«Давно ли горел, метался по Москве, сжигал себя на словесных ристалищах, вербуя сторонников, перетягивал колеблющихся на свою сторону, подбрасывая в их засохшее воображение картины грядущего преображения России, и полагал, что только для бури и был рожден, но когда волнение штормовое утихло, когда море сгладилось, и вся пена осела на берег вместе с медузами и водорослями, испускающими пряный запах, оказалось, что мой безумный бег по столице и проповеди истин были воплем ослепшего человека посреди безгласной пустыни. И тогда лишь понял, как ладно, оказывается, жить взаперти, нетревожно, отгородившись от безумной гонки за славою и чинами».
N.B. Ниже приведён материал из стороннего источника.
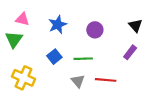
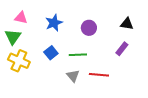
black triangle: (135, 26) -> (127, 24), turned -40
yellow cross: (23, 78) -> (19, 61), moved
Но и здесь автор избегает однозначной оценки, испытывая в какой-то мере недоверие к добровольному отшельничеству героя и собственно бегству его из «рая». Феномен Бегства, сменивший в эпоху цивилизационного слома возвышенное Скитальчество, в романе о «беглеце из рая» развертывается разными гранями. В личностно-семейном плане он относится к типу беглеца от семьи и обязательств. Вот как мать Павла-сколотыша вспоминает о его отце, напоминающем Степку из «Скитальцев»: «
Концепт «рая» и русская судьба
Думается, смятенное состояние героя-«беглеца» в романе, как и пристальное авторское внимание к концепту «рая», – показатель не только возникшей в его социальном мире аномалии, но шире: утраченной мировой гармонии, равновесия в природе вещей. Ведь «ад и рай в благополучные времена находятся в человеке в равновесии, им незачем ратиться, они ведут себя так неслышно, как бы вовсе отсутствуют, даже ничем не напоминают о себе…». Культивация же нового «рая» как образа цивилизационного благополучия, находящегося где-то вверху иерархической социальной лестницы, сближает личутинских героев с драйзеровским Грифитсом и другими искателями счастья в мировой литературе. Типологическое сходство очевидно – особенно в «закадровом» сюжетном плане, который составляет движение героя вверх по социальной лестнице и падение с нее (изгнание из «рая»).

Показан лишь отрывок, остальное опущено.